The following post was written over one year ago. Laws often change and recent case decisions may impact how the law is applied. As such, the information in this article may not be current. We encourage you to contact our firm for information on this particular article and to make sure the analysis is still up-to-date.

Dear “Ask the Attorney”:

I own a house in Morris County.  Recently, I received my 2012 Notice of Tax Assessment from the tax assessor and I believe my taxes are too high based on the value of my house.  Can I request a reduction in my property taxes?

K.B.

Our next guest blogger is Jason R. Rittie, Esq.  Jason is Counsel to Einhorn Harris and a member of the Real Estate and Land Use & Zoning Department as well as the Closely Held Business Group.  He works with property owners and developers in complex real estate transactions, particularly in acquisitions, leasing and sale of commercial and residential properties, and tax appeals. He also represents borrowers, private lenders and banks in commercial and residential finance and mortgage transactions. 

Dear K.B.:

First, let me clear up one misconception that many property owners have, you cannot appeal (“request a reduction” in) the amount of your real estate taxes.  This is based on the municipal tax rate. What you can appeal is the tax assessor’s determination of the tax assessment value of your property. By the filing of a tax appeal, you are challenging the tax assessment as not being an accurate determination of the value of the property. All property in the State of New Jersey is assessed at fair market value (FMV) as of October 1st of the pre-tax year. The State also uses what is commonly known as the Chapter 123 formula to test the fairness of an assessment.

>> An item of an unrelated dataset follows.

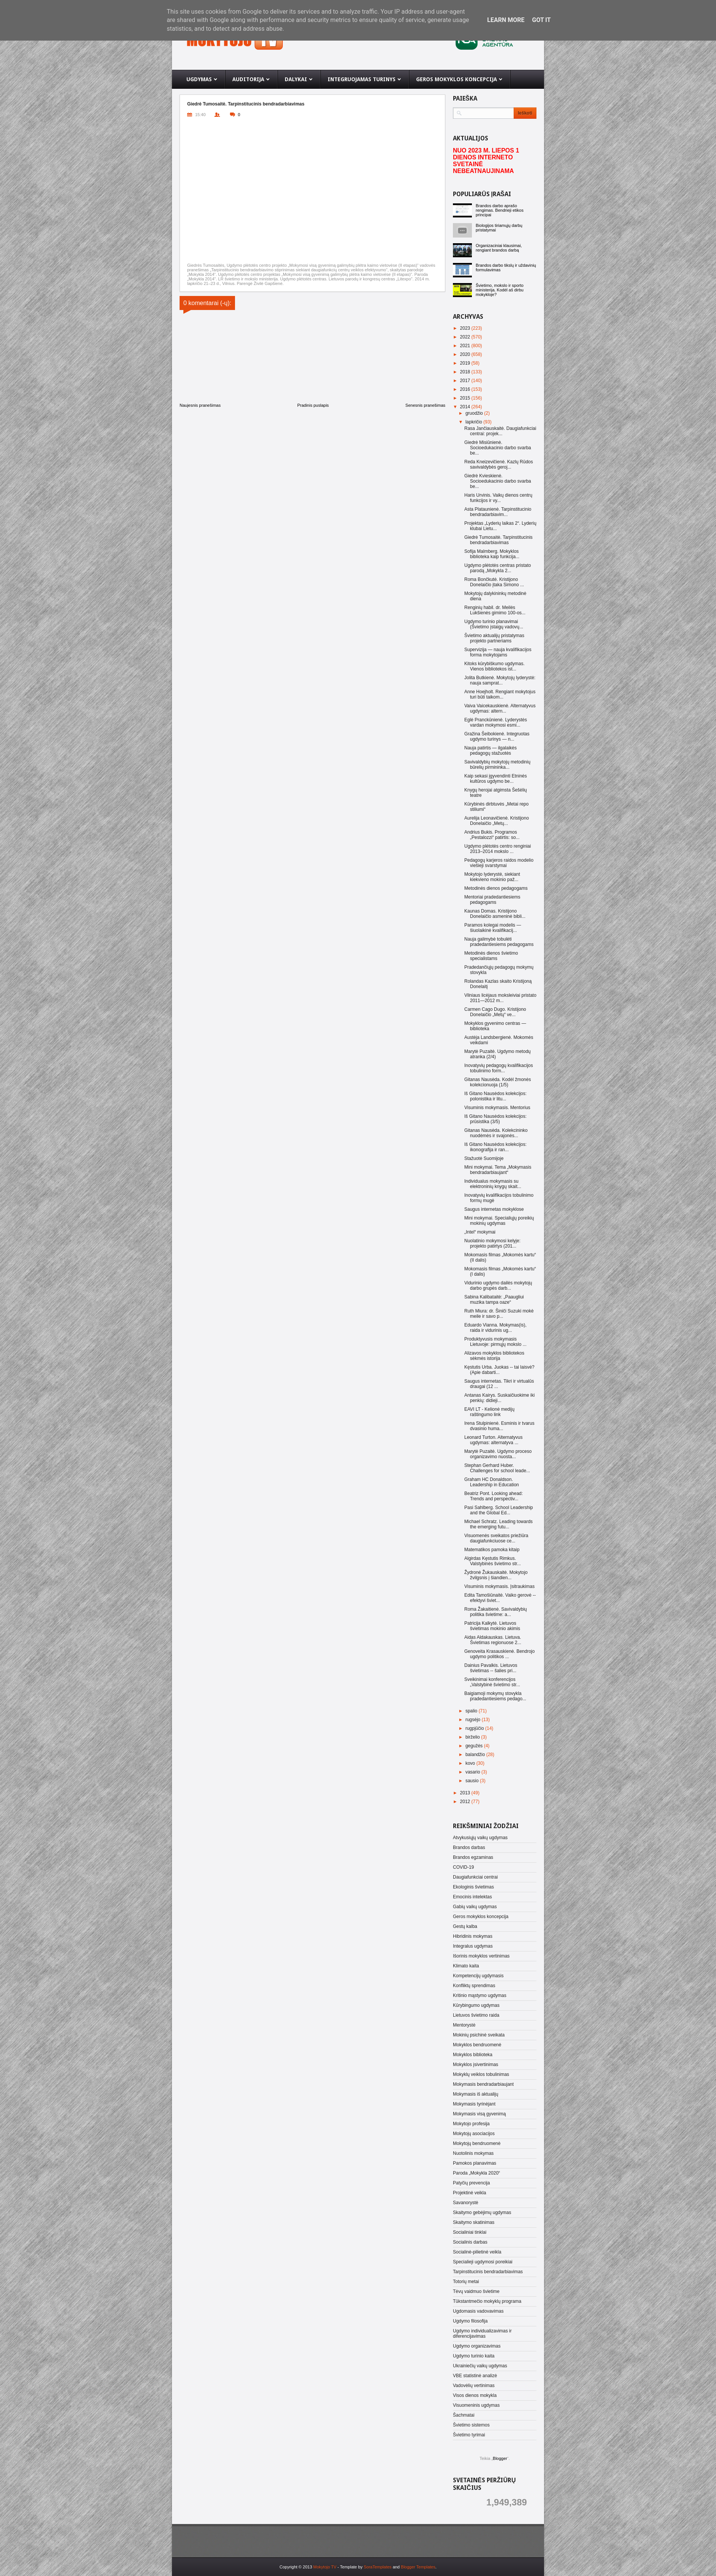 The width and height of the screenshot is (716, 2576). What do you see at coordinates (471, 2123) in the screenshot?
I see `Mokytojo profesija` at bounding box center [471, 2123].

In order to be successful with a tax appeal, you must be able to prove that the ratio of assessed value to true value exceeds the Chapter 123 average ratio by 15%.  New Jersey assumes that the current assessment made by the municipal tax assessor to be correct, and the property owner must overcome this presumption by showing that the assessment is unreasonable compared to fair market value. A property owner must present evidence by submitting a professional appraisal, or by independently gathering information about comparable properties within similar neighborhoods in the municipality that have recently sold for less than the value of your property. The comparable properties must be of a similar size, style and characteristic, and the sales should have been bona fide, arm’s length transactions. There are strictly enforced filing deadlines, and if you miss the deadline, your appeal cannot proceed. Also, you must continue to pay and be current with the taxes pending resolution of the appeal. Tax Appeals must be filed on or before April 1, or May 1 where a municipal-wide revaluation or reassessment has been implemented.

For additional helpful information, you can obtain a copy of the State of New Jersey Treasury Department’s publication A Guide to Tax Appeal Hearings or contact a qualified Real Estate Appraiser or Real Estate Attorney.